Stored entries
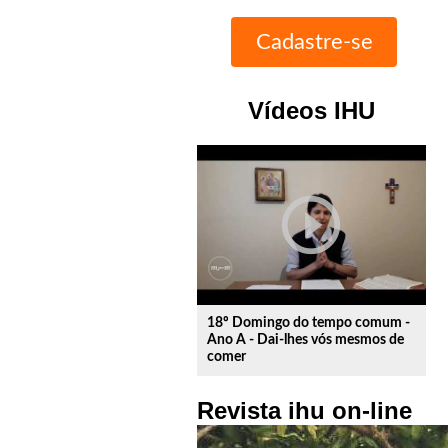
Vídeos IHU
play_circle_outline
18º Domingo do tempo comum -
Ano A - Dai-lhes vós mesmos de
comer
Revista ihu on-line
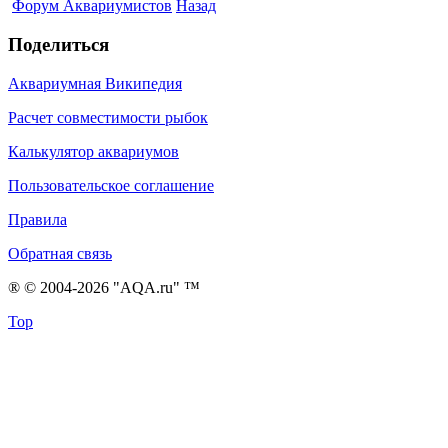
Форум Аквариумистов
Назад
Поделиться
Аквариумная Википедия
Расчет совместимости рыбок
Калькулятор аквариумов
Пользовательское соглашение
Правила
Обратная связь
® © 2004-2026 "AQA.ru" ™
Top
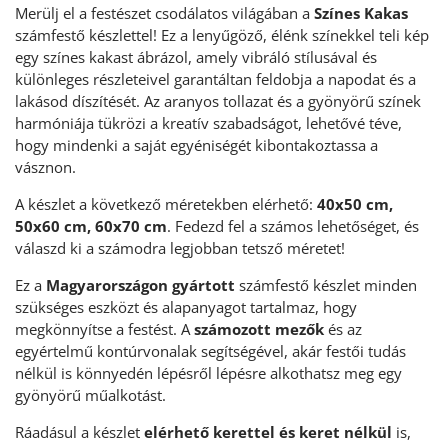
Merülj el a festészet csodálatos világában a
Színes Kakas
számfestő készlettel! Ez a lenyűgöző, élénk színekkel teli kép
egy színes kakast ábrázol, amely vibráló stílusával és
különleges részleteivel garantáltan feldobja a napodat és a
lakásod díszítését. Az aranyos tollazat és a gyönyörű színek
harmóniája tükrözi a kreatív szabadságot, lehetővé téve,
hogy mindenki a saját egyéniségét kibontakoztassa a
vásznon.
A készlet a következő méretekben elérhető:
40x50 cm,
50x60 cm, 60x70 cm
. Fedezd fel a számos lehetőséget, és
válaszd ki a számodra legjobban tetsző méretet!
Ez a
Magyarországon gyártott
számfestő készlet minden
szükséges eszközt és alapanyagot tartalmaz, hogy
megkönnyítse a festést. A
számozott mezők
és az
egyértelmű kontúrvonalak segítségével, akár festői tudás
nélkül is könnyedén lépésről lépésre alkothatsz meg egy
gyönyörű műalkotást.
Ráadásul a készlet
elérhető kerettel és keret nélkül
is,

Your assignment. Filter the data above down to lines with the word "számfestő", and copy them.

Task response.
számfestő készlettel! Ez a lenyűgöző, élénk színekkel teli kép
számfestő készlet minden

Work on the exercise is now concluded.